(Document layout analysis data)
================

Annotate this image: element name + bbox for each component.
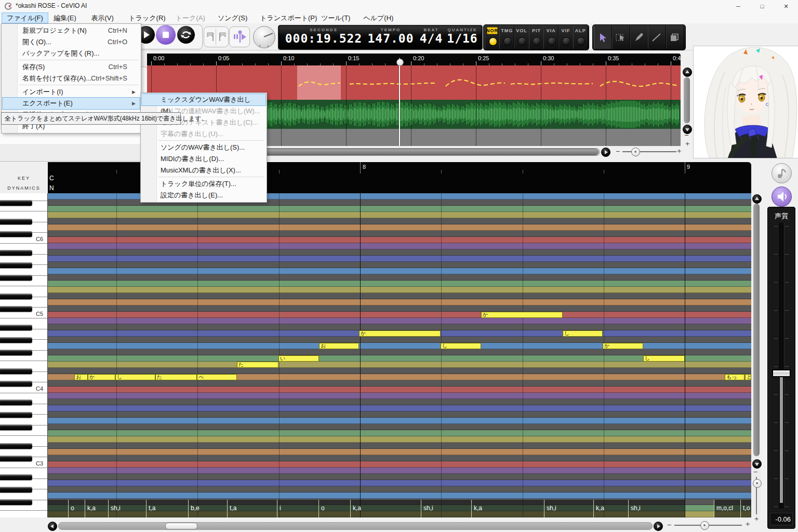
- roll-vzoom-knob[interactable]: [753, 479, 762, 488]
- note-0-D4[interactable]: お: [74, 374, 88, 380]
- note-5-E4[interactable]: た: [237, 362, 278, 368]
- export-menu-item-6[interactable]: MIDIの書き出し(D)...: [142, 153, 265, 165]
- roll-vzoom-in[interactable]: ＋: [753, 514, 760, 524]
- black-key-51[interactable]: [0, 443, 32, 449]
- phoneme-3[interactable]: t,a: [146, 500, 155, 517]
- menubar-item-7[interactable]: ツール(T): [316, 13, 355, 23]
- file-menu-item-4[interactable]: 保存(S)Ctrl+S: [3, 61, 140, 73]
- voice-fader-handle[interactable]: [772, 369, 791, 377]
- phoneme-4[interactable]: b,e: [188, 500, 200, 517]
- file-menu-item-1[interactable]: 開く(O)...Ctrl+O: [3, 36, 140, 48]
- phoneme-8[interactable]: k,a: [350, 500, 361, 517]
- track-scroll-up-button[interactable]: [683, 68, 692, 77]
- roll-scroll-right-button[interactable]: [654, 522, 663, 531]
- black-key-82[interactable]: [0, 250, 32, 256]
- menubar-item-6[interactable]: トランスポート(P): [255, 13, 322, 23]
- tool-button-marquee-select[interactable]: [612, 26, 630, 49]
- phoneme-14[interactable]: m,o,cl: [714, 500, 733, 517]
- roll-hscrollbar[interactable]: [58, 522, 653, 530]
- stop-button[interactable]: [156, 25, 176, 45]
- black-key-46[interactable]: [0, 474, 32, 480]
- menubar-item-8[interactable]: ヘルプ(H): [358, 13, 398, 23]
- export-menu-item-10[interactable]: 設定の書き出し(E)...: [142, 190, 265, 201]
- black-key-49[interactable]: [0, 456, 32, 461]
- param-button-alp[interactable]: ALP: [573, 26, 588, 49]
- export-menu-item-9[interactable]: トラック単位の保存(T)...: [142, 178, 265, 190]
- phoneme-12[interactable]: k,a: [593, 500, 604, 517]
- black-key-87[interactable]: [0, 219, 32, 224]
- note-8-A4[interactable]: か: [359, 330, 441, 337]
- menubar-item-4[interactable]: トーク(A): [171, 13, 210, 23]
- export-menu-item-5[interactable]: ソングのWAV書き出し(S)...: [142, 142, 265, 153]
- roll-zoom-knob[interactable]: [700, 521, 709, 530]
- phoneme-0[interactable]: o: [68, 500, 74, 517]
- param-button-vif[interactable]: VIF: [558, 26, 574, 49]
- roll-zoom-in[interactable]: ＋: [744, 520, 751, 529]
- tool-button-pen[interactable]: [630, 26, 648, 49]
- phoneme-11[interactable]: sh,i: [544, 500, 556, 517]
- black-key-63[interactable]: [0, 368, 32, 374]
- export-menu-item-3[interactable]: 字幕の書き出し(U)...: [142, 128, 265, 140]
- phoneme-13[interactable]: sh,i: [628, 500, 641, 517]
- marker-jump-button[interactable]: [229, 26, 250, 47]
- black-key-75[interactable]: [0, 294, 32, 299]
- black-key-85[interactable]: [0, 231, 32, 237]
- track-zoom-knob[interactable]: [631, 148, 640, 156]
- black-key-66[interactable]: [0, 350, 32, 355]
- black-key-56[interactable]: [0, 412, 32, 418]
- roll-vscrollbar-thumb[interactable]: [753, 204, 760, 456]
- black-key-90[interactable]: [0, 200, 32, 206]
- timeline-ruler[interactable]: 0:000:050:100:150:200:250:300:350:40: [147, 54, 681, 65]
- file-menu-item-7[interactable]: インポート(I)▶: [3, 86, 140, 98]
- note-11-A4[interactable]: し: [563, 330, 603, 337]
- phoneme-10[interactable]: k,a: [471, 500, 482, 517]
- black-key-73[interactable]: [0, 306, 32, 312]
- track-zoom-slider[interactable]: [622, 151, 676, 152]
- note-4-D4[interactable]: べ: [197, 374, 237, 380]
- black-key-78[interactable]: [0, 275, 32, 281]
- file-menu-item-0[interactable]: 新規プロジェクト(N)Ctrl+N: [3, 25, 140, 36]
- note-1-D4[interactable]: か: [88, 374, 115, 380]
- param-button-pit[interactable]: PIT: [529, 26, 544, 49]
- note-10-C5[interactable]: か: [481, 312, 563, 318]
- export-menu-item-0[interactable]: ミックスダウンWAV書き出し(M)...: [142, 94, 265, 105]
- repeat-button[interactable]: [177, 26, 195, 44]
- note-6-F4[interactable]: い: [278, 355, 319, 362]
- param-button-nor[interactable]: NOR: [485, 26, 500, 49]
- phoneme-1[interactable]: k,a: [85, 500, 96, 517]
- roll-scroll-up-button[interactable]: [752, 194, 762, 204]
- piano-keyboard[interactable]: C6C5C4C3: [0, 193, 48, 517]
- track-vzoom-in[interactable]: ＋: [684, 139, 691, 149]
- phoneme-2[interactable]: sh,i: [108, 500, 121, 517]
- black-key-70[interactable]: [0, 325, 32, 330]
- minimize-button[interactable]: ─: [726, 0, 750, 12]
- roll-zoom-out[interactable]: −: [667, 521, 671, 529]
- note-9-G4[interactable]: し: [441, 343, 481, 349]
- black-key-61[interactable]: [0, 381, 32, 387]
- close-button[interactable]: ✕: [774, 0, 798, 12]
- menubar-item-3[interactable]: トラック(R): [124, 13, 170, 23]
- note-2-D4[interactable]: し: [115, 374, 155, 380]
- black-key-68[interactable]: [0, 337, 32, 343]
- black-key-54[interactable]: [0, 424, 32, 430]
- phoneme-7[interactable]: o: [318, 500, 325, 517]
- note-3-D4[interactable]: た: [155, 374, 197, 380]
- track-vzoom-out[interactable]: −: [684, 131, 688, 139]
- tool-button-line[interactable]: [648, 26, 666, 49]
- roll-hscrollbar-thumb[interactable]: [165, 523, 197, 529]
- voice-output-button[interactable]: [772, 187, 792, 207]
- roll-scroll-left-button[interactable]: [48, 522, 57, 531]
- note-13-F4[interactable]: し: [643, 355, 685, 362]
- black-key-44[interactable]: [0, 487, 32, 493]
- note-14-D4[interactable]: もっ: [725, 374, 744, 380]
- menubar-item-1[interactable]: 編集(E): [49, 13, 81, 23]
- track-zoom-in[interactable]: ＋: [675, 147, 683, 156]
- track-vscrollbar-thumb[interactable]: [684, 77, 690, 123]
- file-menu-item-8[interactable]: エクスポート(E)▶: [3, 98, 140, 109]
- phoneme-6[interactable]: i: [277, 500, 281, 517]
- menubar-item-2[interactable]: 表示(V): [86, 13, 118, 23]
- note-15-D4[interactable]: と: [745, 374, 751, 380]
- playhead-handle[interactable]: [396, 59, 404, 66]
- file-menu-item-2[interactable]: バックアップを開く(R)...: [3, 48, 140, 59]
- note-12-G4[interactable]: か: [603, 343, 643, 349]
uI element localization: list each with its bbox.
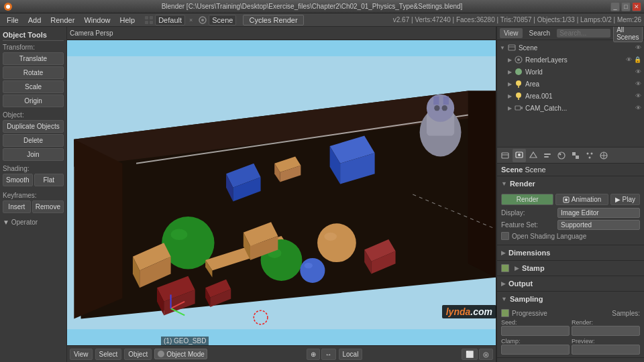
minimize-button[interactable]: _ — [610, 2, 620, 11]
transform-manipulator[interactable]: ↔ — [321, 349, 336, 360]
svg-rect-2 — [145, 16, 148, 19]
dimensions-section: ▶ Dimensions — [497, 245, 644, 261]
svg-point-54 — [434, 105, 439, 111]
viewport-canvas[interactable] — [67, 40, 496, 345]
sampling-values: Seed: 0 Render: 10 Clamp: 0.00 Preview — [501, 319, 640, 355]
render-engine-selector[interactable]: Cycles Render — [243, 15, 303, 25]
origin-button[interactable]: Origin — [3, 95, 64, 107]
workspace-selector[interactable]: Default — [155, 15, 185, 25]
maximize-button[interactable]: □ — [621, 2, 631, 11]
menu-file[interactable]: File — [3, 15, 23, 25]
menu-window[interactable]: Window — [80, 15, 114, 25]
panel-title-object-tools: Object Tools — [3, 29, 64, 41]
viewport-select-btn[interactable]: Select — [95, 349, 122, 360]
svg-point-84 — [591, 152, 593, 154]
render-prop-icon[interactable] — [513, 149, 526, 162]
outliner-item-area[interactable]: ▶ Area 👁 — [497, 78, 644, 90]
display-selector[interactable]: Image Editor — [557, 208, 640, 218]
menu-help[interactable]: Help — [116, 15, 140, 25]
svg-marker-11 — [74, 139, 122, 319]
viewport-header: Camera Persp — [67, 27, 496, 40]
viewport-3d[interactable]: Camera Persp — [67, 27, 496, 362]
render-section-header[interactable]: ▼ Render — [497, 176, 644, 191]
all-scenes-selector[interactable]: All Scenes — [613, 27, 642, 42]
clamp-input[interactable]: 0.00 — [501, 345, 570, 355]
outliner-item-cam[interactable]: ▶ CAM_Catch... 👁 — [497, 102, 644, 114]
snap-btn[interactable]: ⊕ — [307, 349, 320, 360]
stamp-title: Stamp — [522, 264, 545, 272]
feature-set-selector[interactable]: Supported — [557, 220, 640, 230]
mode-selector[interactable]: Object Mode — [166, 351, 205, 358]
lamp-icon — [514, 79, 523, 88]
local-btn[interactable]: Local — [339, 349, 363, 360]
preview-input[interactable]: 40 — [572, 345, 640, 355]
keyframes-label: Keyframes: — [3, 192, 64, 199]
outliner-item-area001[interactable]: ▶ Area.001 👁 — [497, 90, 644, 102]
scene-selector[interactable]: Scene — [209, 15, 236, 25]
insert-keyframe-button[interactable]: Insert — [3, 200, 31, 213]
menu-render[interactable]: Render — [46, 15, 78, 25]
smooth-button[interactable]: Smooth — [3, 174, 33, 186]
info-bar: v2.67 | Verts:47240 | Faces:36280 | Tris… — [393, 16, 641, 23]
svg-rect-82 — [576, 156, 579, 159]
svg-point-36 — [317, 223, 356, 262]
animation-button[interactable]: Animation — [555, 194, 608, 205]
sampling-title: Sampling — [510, 295, 543, 303]
svg-point-65 — [515, 68, 522, 75]
operator-label: ▼ Operator — [3, 219, 64, 226]
viewport-icon-1[interactable]: ⬜ — [462, 349, 478, 360]
remove-keyframe-button[interactable]: Remove — [32, 200, 64, 213]
outliner-search-tab[interactable]: Search — [525, 28, 555, 38]
render-button[interactable]: Render — [501, 194, 553, 205]
sampling-section-header[interactable]: ▼ Sampling — [497, 292, 644, 306]
progressive-checkbox[interactable] — [501, 309, 509, 317]
svg-rect-53 — [443, 97, 449, 105]
render-samples-input[interactable]: 10 — [572, 326, 640, 336]
scale-button[interactable]: Scale — [3, 80, 64, 93]
clamp-field-container: Clamp: 0.00 — [501, 338, 570, 355]
close-button[interactable]: ✕ — [632, 2, 641, 11]
transform-section: Transform: Translate Rotate Scale Origin — [3, 44, 64, 107]
stamp-section-header[interactable]: ▶ Stamp — [497, 261, 644, 276]
physics-prop-icon[interactable] — [597, 149, 610, 162]
stamp-checkbox[interactable] — [501, 264, 509, 272]
svg-point-66 — [516, 80, 521, 86]
seed-input[interactable]: 0 — [501, 326, 570, 336]
object-prop-icon[interactable] — [527, 149, 540, 162]
dimensions-section-header[interactable]: ▶ Dimensions — [497, 245, 644, 260]
menu-add[interactable]: Add — [24, 15, 46, 25]
render-samples-label: Render: — [572, 319, 640, 326]
join-button[interactable]: Join — [3, 148, 64, 161]
duplicate-objects-button[interactable]: Duplicate Objects — [3, 120, 64, 133]
shading-section: Shading: Smooth Flat — [3, 165, 64, 188]
viewport-view-btn[interactable]: View — [70, 349, 93, 360]
render-samples-container: Render: 10 — [572, 319, 640, 336]
shading-label: Shading: — [3, 165, 64, 172]
play-button[interactable]: ▶ Play — [610, 194, 640, 205]
material-prop-icon[interactable] — [555, 149, 568, 162]
translate-button[interactable]: Translate — [3, 52, 64, 65]
modifier-prop-icon[interactable] — [541, 149, 554, 162]
outliner-search-input[interactable] — [557, 29, 610, 38]
feature-set-row: Feature Set: Supported — [501, 220, 640, 230]
svg-point-68 — [516, 93, 521, 98]
clamp-label: Clamp: — [501, 338, 570, 345]
texture-prop-icon[interactable] — [569, 149, 582, 162]
display-label: Display: — [501, 209, 555, 217]
scene-prop-icon[interactable] — [498, 149, 512, 162]
outliner-view-tab[interactable]: View — [500, 28, 523, 38]
output-section-header[interactable]: ▶ Output — [497, 276, 644, 291]
outliner-item-scene[interactable]: ▼ Scene 👁 — [497, 42, 644, 54]
open-shading-checkbox[interactable] — [501, 232, 509, 240]
flat-button[interactable]: Flat — [34, 174, 64, 186]
rotate-button[interactable]: Rotate — [3, 66, 64, 79]
viewport-icon-2[interactable]: ◎ — [479, 349, 493, 360]
outliner-item-renderlayers[interactable]: ▶ RenderLayers 👁 🔒 — [497, 54, 644, 66]
delete-button[interactable]: Delete — [3, 134, 64, 147]
particles-prop-icon[interactable] — [583, 149, 596, 162]
sampling-section: ▼ Sampling Progressive Samples: Seed: 0 — [497, 292, 644, 358]
viewport-object-btn[interactable]: Object — [124, 349, 152, 360]
open-shading-label: Open Shading Language — [512, 233, 586, 240]
svg-point-55 — [442, 105, 447, 111]
outliner-item-world[interactable]: ▶ World 👁 — [497, 66, 644, 78]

================

#### [GOAL OF THE EXERCISE]
Above are the records. Copy every line in them holding "hscrollbar".

#### [FINISHED EXERCISE]
- roll-hscrollbar[interactable]: [58, 522, 653, 530]
- roll-hscrollbar-thumb[interactable]: [165, 523, 197, 529]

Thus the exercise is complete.